Segnalazione all’assessore Silvano Rometti L’Mtb club di Luca Ministrini ha già provveduto a segnalare formalmente l’accaduto alla Regione, in particolare all’assessore Silvano Rometti, tornando di fatto ad accendere i riflettori sul futuro della gestione dell’ex ferrovia Spoleto-Norcia. Un nodo che le istituzioni, da Regione fino a Umbria mobilità, passando agli amministratori dei comuni attraversati dal tracciato, non hanno ancora sciolto.
Nodo gestione Anche perché il tracciato che si allunga tra boschi incontaminati necessita per ovvi motivi di frequenti manutenzioni, che spesso gli stessi atleti dell’Mtb club, con generosità eseguono durante le loro uscite sportive, fermandosi a rimuovere rami e rocce che periodicamente ingombrano il tracciato.
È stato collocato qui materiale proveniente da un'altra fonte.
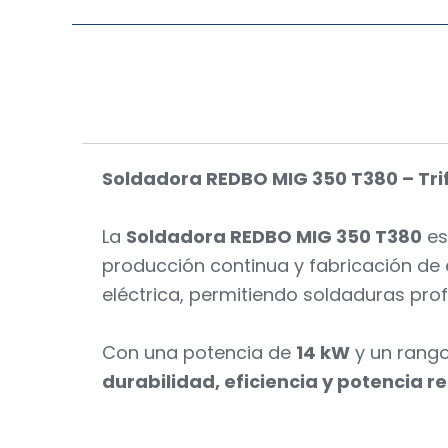
Soldadora REDBO MIG 350 T380 – Trifá
La
Soldadora REDBO MIG 350 T380
es
producción continua y fabricación de 
eléctrica, permitiendo soldaduras prof
Con una potencia de
14 kW
y un rang
durabilidad, eficiencia y potencia re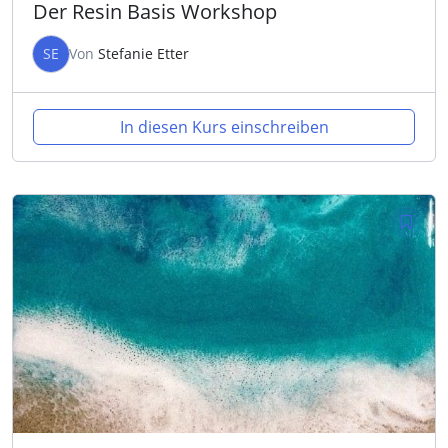
Der Resin Basis Workshop
SE
Von
Stefanie Etter
In diesen Kurs einschreiben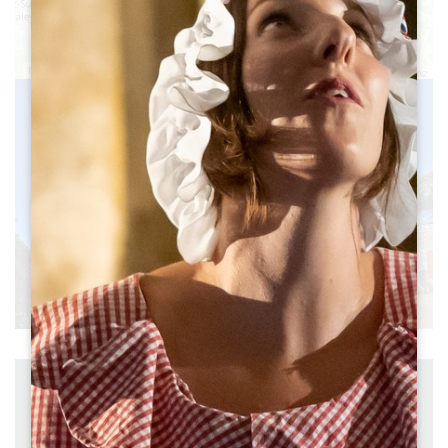
23
Leaflet
|
©
OpenStreetMap
contributors, Points © 2012 LINZ
Distanza : 19 km
Partenza : SAINT-EMILION
à vélo
Durata: 1:30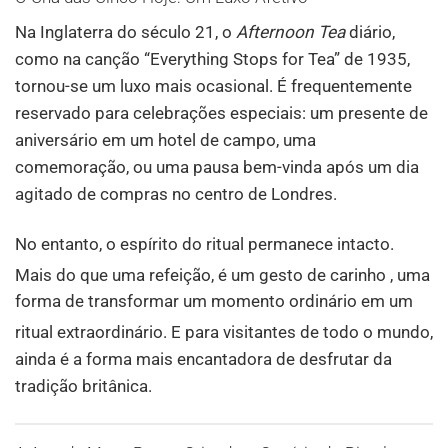
Na Inglaterra do século 21, o
Afternoon Tea
diário,
como na canção “Everything Stops for Tea” de 1935,
tornou-se um luxo mais ocasional. É frequentemente
reservado para celebrações especiais: um presente de
aniversário em um hotel de campo, uma
comemoração, ou uma pausa bem-vinda após um dia
agitado de compras no centro de Londres.
No entanto, o espírito do ritual permanece intacto.
Mais do que uma refeição, é um gesto de carinho
, uma
forma de transformar um momento ordinário em um
ritual extraordinário
. E para visitantes de todo o mundo,
ainda é a forma mais encantadora de desfrutar da
tradição britânica.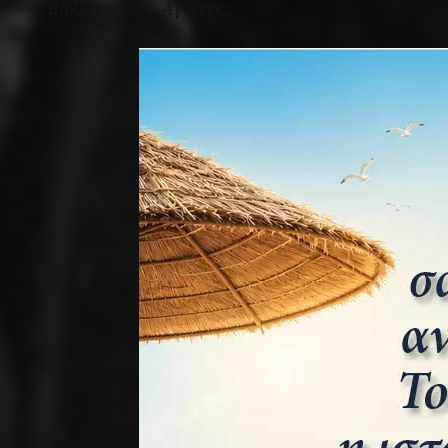
Βαλκανικούς Αγώνες;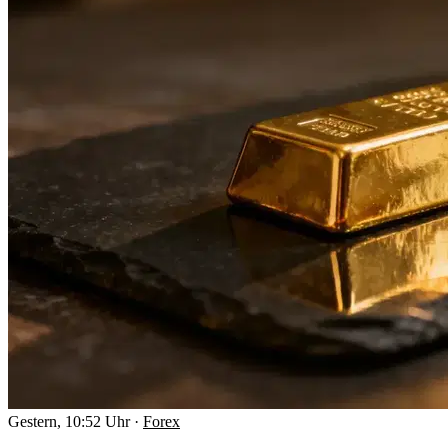
Gestern, 10:52 Uhr
·
Forex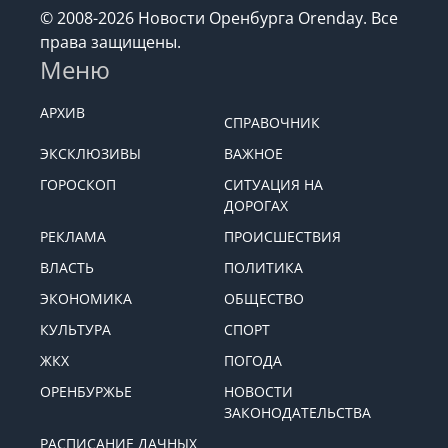
© 2008-2026 Новости Оренбурга Orenday. Все
права защищены.
Меню
АРХИВ
СПРАВОЧНИК
ЭКСКЛЮЗИВЫ
ВАЖНОЕ
ГОРОСКОП
СИТУАЦИЯ НА
ДОРОГАХ
РЕКЛАМА
ПРОИСШЕСТВИЯ
ВЛАСТЬ
ПОЛИТИКА
ЭКОНОМИКА
ОБЩЕСТВО
КУЛЬТУРА
СПОРТ
ЖКХ
ПОГОДА
ОРЕНБУРЖЬЕ
НОВОСТИ
ЗАКОНОДАТЕЛЬСТВА
РАСПИСАНИЕ ДАЧНЫХ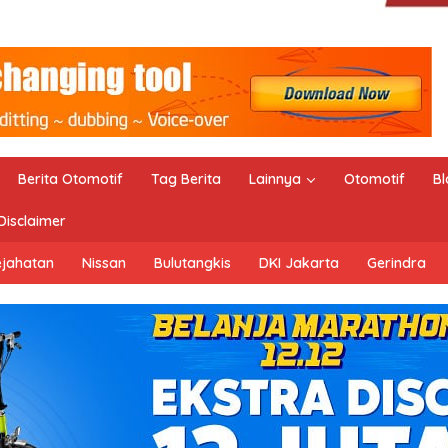
Berita Otomotif
Tag Berita
Lainnya
Otomotif
Bl
Disclaimer
ejahatan
Nissan
Bulutangkis
DKI Jakarta
Gerindra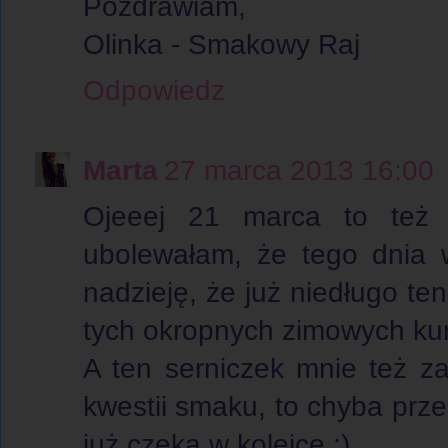
Pozdrawiam,
Olinka - Smakowy Raj
Odpowiedz
Marta
27 marca 2013 16:00
Ojeeej 21 marca to też m
ubolewałam, że tego dnia 
nadzieję, że już niedługo te
tych okropnych zimowych kurt
A ten serniczek mnie też z
kwestii smaku, to chyba prz
już czeka w kolejce :)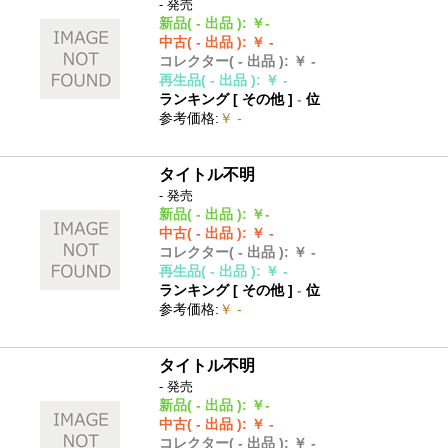
- 発売
新品
( - 出品 )
:
￥-
中古
( - 出品 )
:
￥ -
コレクター
( - 出品 )
:
￥ -
再生品
( - 出品 )
:
￥ -
ランキング [
その他
]
-
位
参考価格
:
￥ -
タイトル不明
- 発売
新品
( - 出品 )
:
￥-
中古
( - 出品 )
:
￥ -
コレクター
( - 出品 )
:
￥ -
再生品
( - 出品 )
:
￥ -
ランキング [
その他
]
-
位
参考価格
:
￥ -
タイトル不明
- 発売
新品
( - 出品 )
:
￥-
中古
( - 出品 )
:
￥ -
コレクター
( - 出品 )
:
￥ -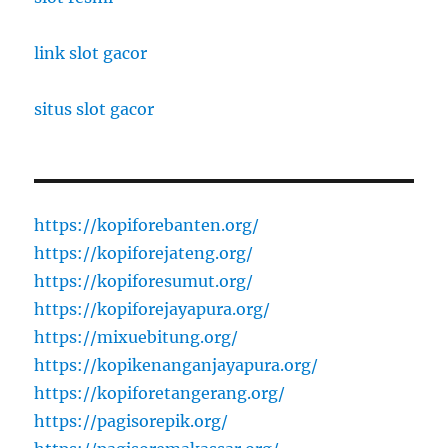
link slot gacor
situs slot gacor
https://kopiforebanten.org/
https://kopiforejateng.org/
https://kopiforesumut.org/
https://kopiforejayapura.org/
https://mixuebitung.org/
https://kopikenanganjayapura.org/
https://kopiforetangerang.org/
https://pagisorepik.org/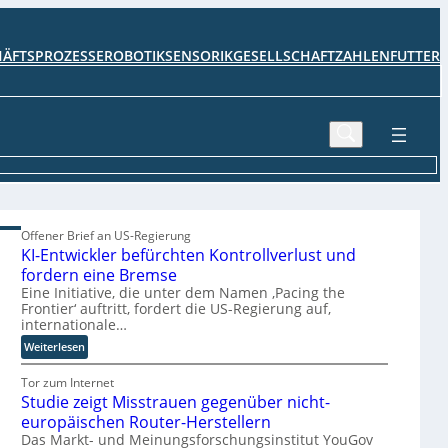
HÄFTSPROZESSE
ROBOTIK
SENSORIK
GESELLSCHAFT
ZAHLENFUTTER
Offener Brief an US-Regierung
KI-Entwickler befürchten Kontrollverlust und
fordern eine Bremse
Eine Initiative, die unter dem Namen ‚Pacing the
Frontier‘ auftritt, fordert die US-Regierung auf,
internationale…
:
Weiterlesen
K
I
Tor zum Internet
Studie zeigt Misstrauen gegenüber nicht-
-
E
europäischen Router-Herstellern
n
Das Markt- und Meinungsforschungsinstitut YouGov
Ma è evidente che quando a muoversi è la montagna, come nel caso della frana tra Piedipaterno e Borgo Cerreto, tratto in cui peraltro sono stati recentemente ultimati i lavori di posa in opera della fibra ottica, o a piombare sul tracciato è un arbusto di grosse dimensioni, la generosità non basta.
Circa 800 mila euro per completare Spoleto-Assisi Intanto mercoledì proprio Rometti ha annunciato l’approvazione dello schema di Accordi di programma per la realizzazione della ciclopedonale Rivotorto-Santa Maria degli Ageli. Un intervento, questo, da circa 800 mila euro che completerà l’itinerario Spoleto-Assisi da collegarsi con una ciclabile urbana di 5 chilometri alla ex ferrovia Spoleto-Norcia, così da realizzare un percorso di mobilità dolce di oltre 110 chilometri.